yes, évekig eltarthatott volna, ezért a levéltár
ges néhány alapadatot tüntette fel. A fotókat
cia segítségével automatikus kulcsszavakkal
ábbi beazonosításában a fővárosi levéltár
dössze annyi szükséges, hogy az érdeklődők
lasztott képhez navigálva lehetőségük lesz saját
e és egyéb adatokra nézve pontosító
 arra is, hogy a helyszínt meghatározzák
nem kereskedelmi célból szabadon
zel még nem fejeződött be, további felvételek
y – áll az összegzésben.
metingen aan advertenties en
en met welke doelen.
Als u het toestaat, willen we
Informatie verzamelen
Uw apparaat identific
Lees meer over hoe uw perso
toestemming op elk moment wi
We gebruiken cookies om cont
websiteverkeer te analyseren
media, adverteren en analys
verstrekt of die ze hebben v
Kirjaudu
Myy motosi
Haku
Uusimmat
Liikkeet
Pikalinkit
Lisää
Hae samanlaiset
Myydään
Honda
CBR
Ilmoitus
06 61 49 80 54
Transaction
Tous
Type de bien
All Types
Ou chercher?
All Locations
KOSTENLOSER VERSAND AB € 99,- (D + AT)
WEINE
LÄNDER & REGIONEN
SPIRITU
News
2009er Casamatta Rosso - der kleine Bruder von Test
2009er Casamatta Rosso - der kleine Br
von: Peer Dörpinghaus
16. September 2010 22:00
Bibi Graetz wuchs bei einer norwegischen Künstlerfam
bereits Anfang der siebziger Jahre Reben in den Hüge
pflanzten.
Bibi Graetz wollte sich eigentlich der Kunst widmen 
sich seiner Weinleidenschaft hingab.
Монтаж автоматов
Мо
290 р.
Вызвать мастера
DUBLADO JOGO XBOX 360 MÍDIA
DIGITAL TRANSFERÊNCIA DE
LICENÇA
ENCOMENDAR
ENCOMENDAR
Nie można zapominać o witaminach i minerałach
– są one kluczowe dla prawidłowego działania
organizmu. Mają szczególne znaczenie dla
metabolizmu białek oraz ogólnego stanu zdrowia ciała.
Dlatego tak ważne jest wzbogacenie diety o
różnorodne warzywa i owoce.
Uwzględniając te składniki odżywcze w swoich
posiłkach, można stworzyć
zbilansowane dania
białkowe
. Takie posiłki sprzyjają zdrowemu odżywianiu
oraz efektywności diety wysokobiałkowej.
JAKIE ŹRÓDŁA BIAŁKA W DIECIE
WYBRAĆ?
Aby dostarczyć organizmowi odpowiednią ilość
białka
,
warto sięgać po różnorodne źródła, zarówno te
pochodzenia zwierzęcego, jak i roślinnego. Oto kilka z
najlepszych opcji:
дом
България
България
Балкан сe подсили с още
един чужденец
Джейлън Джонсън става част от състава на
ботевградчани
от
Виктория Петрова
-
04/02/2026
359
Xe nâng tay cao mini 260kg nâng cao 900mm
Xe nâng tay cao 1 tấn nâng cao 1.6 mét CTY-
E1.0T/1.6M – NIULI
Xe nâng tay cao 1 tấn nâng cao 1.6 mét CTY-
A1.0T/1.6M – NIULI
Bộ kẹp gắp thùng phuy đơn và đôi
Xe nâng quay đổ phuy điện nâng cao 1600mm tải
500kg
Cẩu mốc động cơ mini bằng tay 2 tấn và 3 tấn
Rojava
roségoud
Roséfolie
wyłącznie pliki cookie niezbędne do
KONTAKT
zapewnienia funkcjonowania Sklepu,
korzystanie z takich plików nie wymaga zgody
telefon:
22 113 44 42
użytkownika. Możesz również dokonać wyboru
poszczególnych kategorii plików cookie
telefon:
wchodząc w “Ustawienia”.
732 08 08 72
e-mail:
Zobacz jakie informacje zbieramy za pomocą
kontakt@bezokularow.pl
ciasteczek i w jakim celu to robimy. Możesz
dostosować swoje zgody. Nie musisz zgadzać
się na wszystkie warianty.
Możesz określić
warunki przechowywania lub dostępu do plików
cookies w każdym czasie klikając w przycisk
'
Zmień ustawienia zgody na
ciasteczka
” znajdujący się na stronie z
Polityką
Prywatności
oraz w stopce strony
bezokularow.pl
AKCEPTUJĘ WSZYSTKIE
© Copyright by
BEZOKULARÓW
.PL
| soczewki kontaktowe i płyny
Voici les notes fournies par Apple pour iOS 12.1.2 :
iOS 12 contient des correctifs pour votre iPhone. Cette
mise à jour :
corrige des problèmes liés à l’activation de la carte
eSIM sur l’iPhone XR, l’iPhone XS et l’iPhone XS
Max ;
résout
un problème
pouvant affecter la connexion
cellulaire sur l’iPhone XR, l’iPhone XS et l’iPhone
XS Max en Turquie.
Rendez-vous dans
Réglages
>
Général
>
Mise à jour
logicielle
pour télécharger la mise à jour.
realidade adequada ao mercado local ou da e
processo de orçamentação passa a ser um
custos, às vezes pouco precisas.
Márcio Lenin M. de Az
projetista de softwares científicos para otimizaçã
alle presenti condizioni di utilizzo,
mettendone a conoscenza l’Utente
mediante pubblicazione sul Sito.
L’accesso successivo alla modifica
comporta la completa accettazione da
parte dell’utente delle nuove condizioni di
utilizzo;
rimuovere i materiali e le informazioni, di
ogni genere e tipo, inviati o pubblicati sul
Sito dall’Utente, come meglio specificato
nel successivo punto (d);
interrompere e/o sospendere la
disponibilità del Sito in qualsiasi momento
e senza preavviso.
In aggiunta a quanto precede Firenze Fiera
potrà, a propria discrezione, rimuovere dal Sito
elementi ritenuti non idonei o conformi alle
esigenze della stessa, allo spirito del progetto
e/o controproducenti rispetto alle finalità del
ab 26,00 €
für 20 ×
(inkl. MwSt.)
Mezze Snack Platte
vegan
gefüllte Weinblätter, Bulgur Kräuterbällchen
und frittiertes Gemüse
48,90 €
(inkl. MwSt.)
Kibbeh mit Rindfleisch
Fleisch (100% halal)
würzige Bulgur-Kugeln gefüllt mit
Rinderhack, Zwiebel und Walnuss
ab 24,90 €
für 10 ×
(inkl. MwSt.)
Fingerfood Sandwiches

■ TASK INSTRUCTIONS
Each line of the listing above that includes the word "Możesz" should be copied.

■ ANSWER FOR THE TASK
użytkownika. Możesz również dokonać wyboru
ciasteczek i w jakim celu to robimy. Możesz
Możesz określić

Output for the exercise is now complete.